If you shop online, then you probably do a bit of research on different websites. This means that you might read testimonials or comments from other users on websites or Facebook pages that belong to the shopping site.
But the court of public opinion online can be notoriously unreliable when it comes to both good and bad reviews, and there are a couple of examples of this happening at the moment.
As most savvy online shoppers know, it’s important to research a website before taking the plunge and buying something as many forums contain feedback from other buyers and can alert you to potential problems such as delivery, warranty, refunds and so on.
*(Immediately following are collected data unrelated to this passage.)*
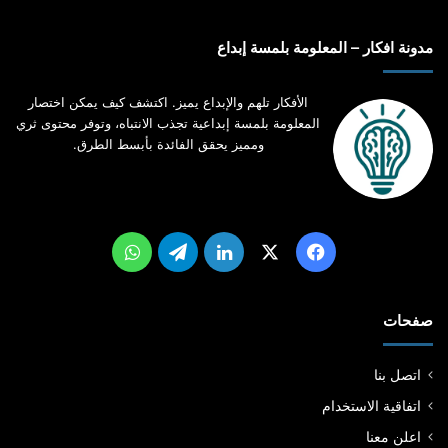
مدونة افكار – المعلومة بلمسة إبداع
الأفكار تلهم والإبداع يميز. اكتشف كيف يمكن اختصار
المعلومة بلمسة إبداعية تجذب الانتباه، وتوفر محتوى ثري
ومميز يحقق الفائدة بأبسط الطرق.
‫X
فيسبوك
لينكدإن
تيلقرام
واتساب
صفحات
اتصل بنا
اتفاقية الاستخدام
اعلن معنا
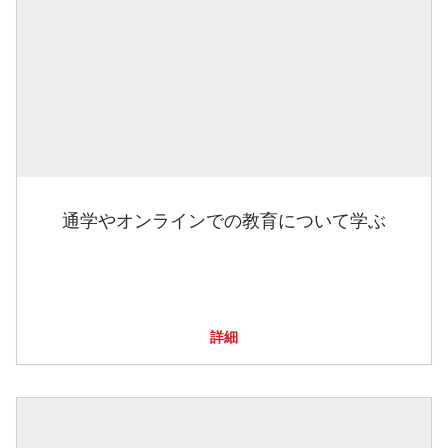
通学やオンラインでの教育について学ぶ
詳細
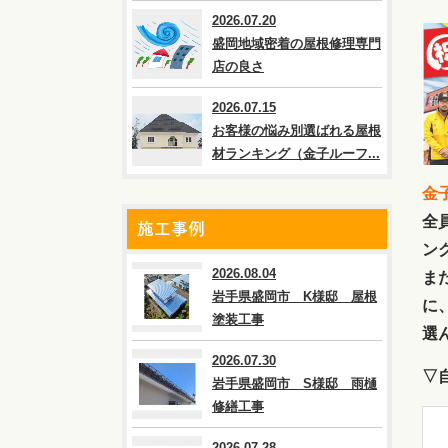
2026.07.20
盛岡地域密着の屋根修理専門
店の良さ
2026.07.15
お客様の悩み別選ばれる屋根
材ランキング（金子ルーフ...
金
全
施工事例
ン
2026.08.04
ま
岩手県盛岡市 K様邸 屋根
に
塗装工事
選
2026.07.30
▽
岩手県盛岡市 S様邸 雨樋
修繕工事
2026.07.28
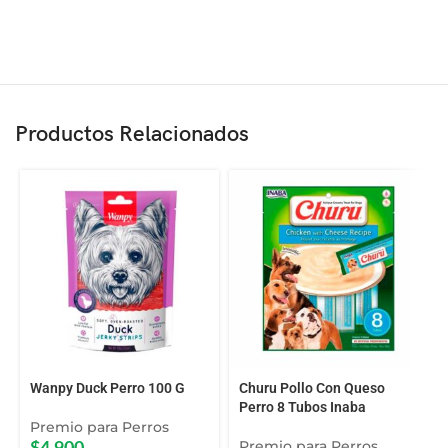
Productos Relacionados
Wanpy Duck Perro 100 G
Churu Pollo Con Queso
Perro 8 Tubos Inaba
Premio para Perros
Premio para Perros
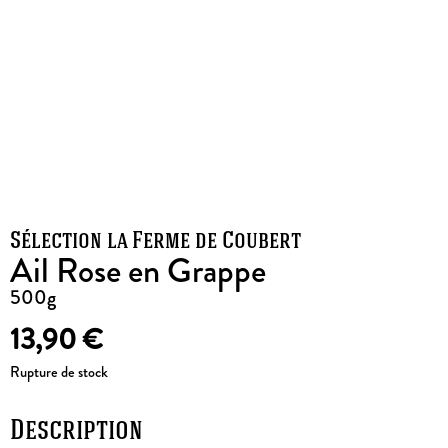
Sélection la Ferme de Coubert
Ail Rose en Grappe
500g
13,90
€
Rupture de stock
Description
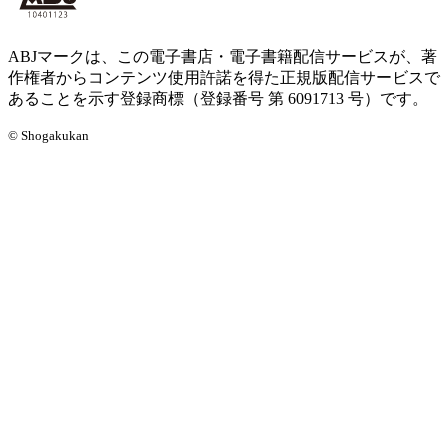
ABJマークは、この電子書店・電子書籍配信サービスが、著
作権者からコンテンツ使用許諾を得た正規版配信サービスで
あることを示す登録商標（登録番号 第 6091713 号）です。
© Shogakukan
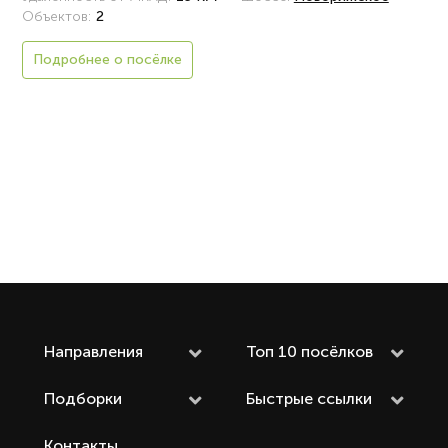
Объектов:
2
Подробнее о посёлке
Направления
Топ 10 посёлков
Подборки
Быстрые ссылки
Контакты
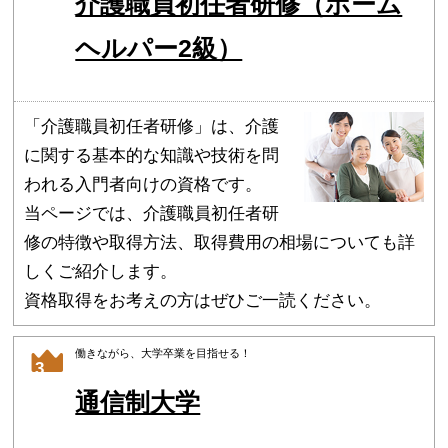
介護職員初任者研修（ホーム
ヘルパー2級）
「介護職員初任者研修」は、介護
に関する基本的な知識や技術を問
われる入門者向けの資格です。
当ページでは、介護職員初任者研
修の特徴や取得方法、取得費用の相場についても詳
しくご紹介します。
資格取得をお考えの方はぜひご一読ください。
働きながら、大学卒業を目指せる！
3
通信制大学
But what if the comments are fake?
If a business uses public testimonials or other comments on its Facebook page, website, YouTube videos or via Twitter pages it is responsible if they are false, misleading or deceptive. It may not be responsible for the initial publication of the fake comments, but they must be removed according to the Australian Competition and Consumer Commission (ACCC). The regulator took action against a company and its been fined for the practice and ordered to publish corrective advertising.
While this case relates to positive reviews, bad reviews can also cause headaches. In the US, travel site TripAdvisor is threatened with being sued because of bad reviews and has had to defend accusations that its reviews and opinions are not written by real travellers. Hotels, restaurants and other travel providers are unhappy that their businesses can be tarnished by bad reviews and want to take action against what they see as unfair, unbalanced, inaccurate or even defamatory reviews.
How much are you influenced by the positive comments and feedback on web sites?